Render targets are essentially extra buffers on the graphics card you can render to. Since they exist on the graphics card they're very fast to draw to (just as fast as the back buffer because they're basically the same thing) and also very fast to draw (no pushing or pulling to/from vram, it's already there). The down side is they're driver dependent and there's no abstraction layer build into BlitzMax. So you have to roll your own implementation (again, poke around the forum for code).
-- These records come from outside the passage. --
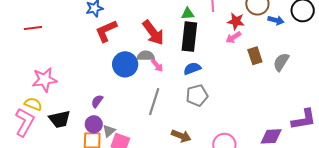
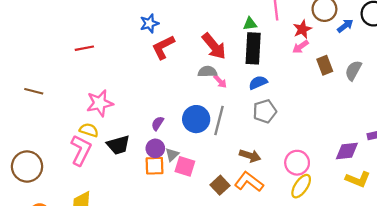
blue arrow: (276, 20) -> (345, 26), turned -49
red star: (236, 21) -> (302, 29), turned -30
blue circle: (125, 64) -> (196, 119), moved

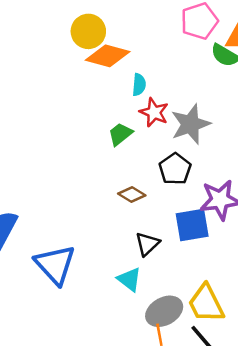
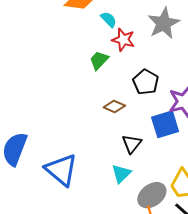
cyan semicircle: (139, 85) -> (109, 19), turned -42
gray star: (191, 124) -> (164, 23), moved
cyan triangle: (129, 279) -> (121, 174), turned 45

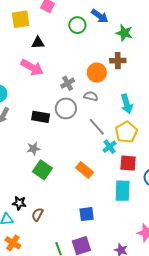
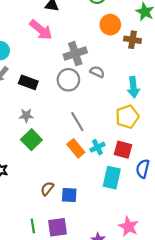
orange circle: (97, 73) -> (110, 25), moved
gray cross: (68, 83) -> (75, 54), size x1.5
black rectangle: (41, 117) -> (28, 82), moved
gray line: (97, 127) -> (77, 122), moved
cyan cross: (110, 147) -> (97, 147), moved
brown semicircle: (37, 214) -> (47, 189), moved

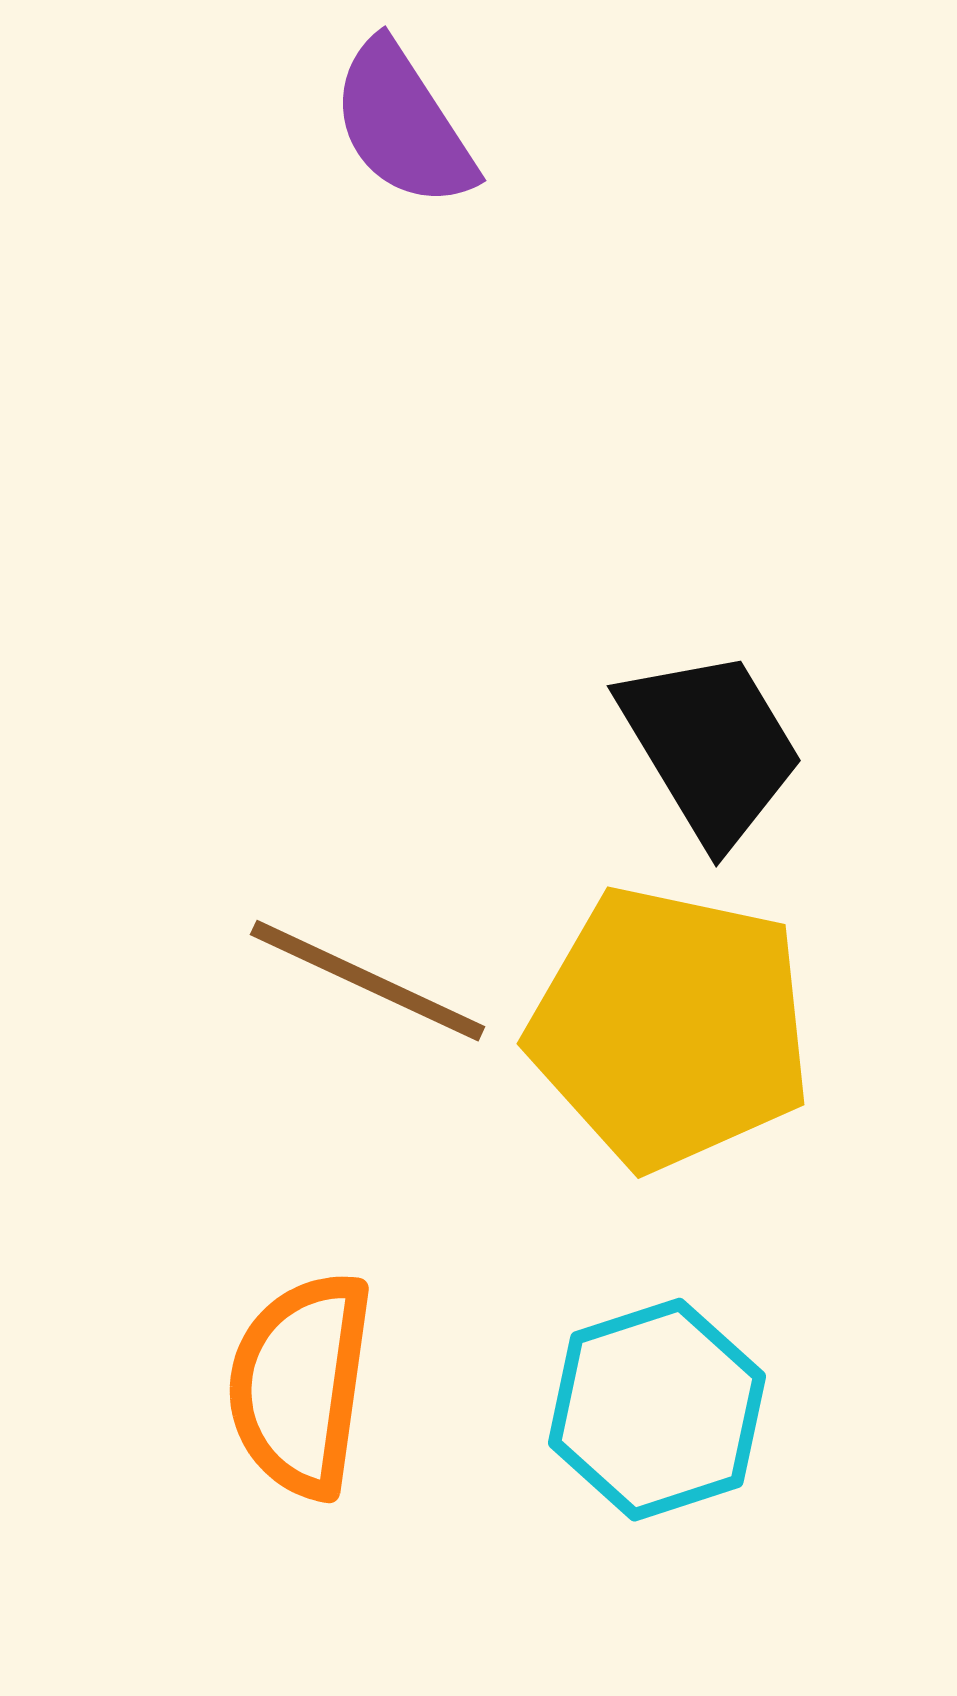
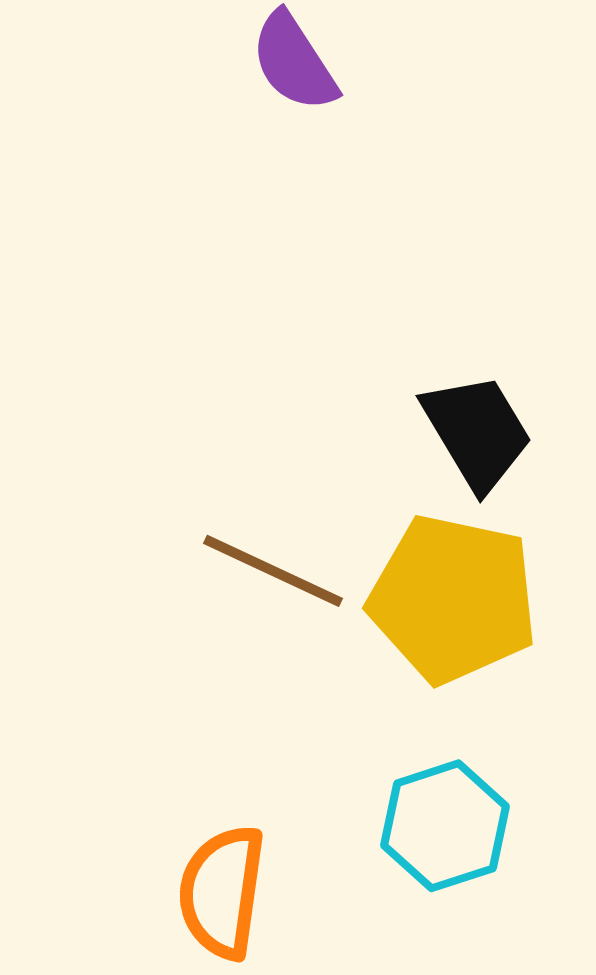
orange semicircle: (300, 1384) -> (222, 892), moved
Regarding using FreeImage: It is designed for image file manipulation and creation, as such it doesn't touch the graphics card. It's quite fast for what it does, but it's all on the processor side. As a result when you have made the image you want to draw, in order to draw it you need to first convert it from a freeimage data set to a pixmap, and then you can push that to the graphics card for drawing.

The difference between image and pixmap: A pixmap is a map of pixels, that's it. It's just a block of data. To draw it you have to push it to the graphics card (as I've said many times). An Image in BlitzMax is a container for a pixmap that has already been pushed to the graphics card (or will automatically be pushed if it's not there already). As such, if you convert a pixmap to an image you can draw it faster (but you can't change it without locking it which basically wipes the pixmap from the graphics card and ques it for re-upload when you unlock it and ask it to draw again).
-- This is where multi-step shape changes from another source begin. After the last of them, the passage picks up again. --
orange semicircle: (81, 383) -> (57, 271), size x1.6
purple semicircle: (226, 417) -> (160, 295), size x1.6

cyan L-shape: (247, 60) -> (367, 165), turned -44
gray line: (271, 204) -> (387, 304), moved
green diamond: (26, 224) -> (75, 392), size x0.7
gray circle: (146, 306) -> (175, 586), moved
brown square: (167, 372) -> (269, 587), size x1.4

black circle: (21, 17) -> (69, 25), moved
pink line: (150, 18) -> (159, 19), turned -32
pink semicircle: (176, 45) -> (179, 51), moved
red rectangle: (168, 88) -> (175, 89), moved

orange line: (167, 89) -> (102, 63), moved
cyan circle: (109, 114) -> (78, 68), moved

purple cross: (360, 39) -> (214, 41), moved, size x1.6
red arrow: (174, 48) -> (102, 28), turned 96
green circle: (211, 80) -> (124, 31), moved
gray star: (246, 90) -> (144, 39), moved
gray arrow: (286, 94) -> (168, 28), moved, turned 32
If you have to draw something more than once you probably want to convert it from a pixmap to an Image. If you want to change it CONSTANTLY it might make sense to keep it a pixmap (but pixmaps also loose out on a lot of fun drawing tools like rotation and scaling...). In either case if you're regularly making changes to a picture which is going to be shown you're going to have to upload it after each change (slow!) OR you're going to have to make and manage it on the graphics hardware directly (render target to it's own buffer). This is the down side to modern graphics cards vs. old direct access systems.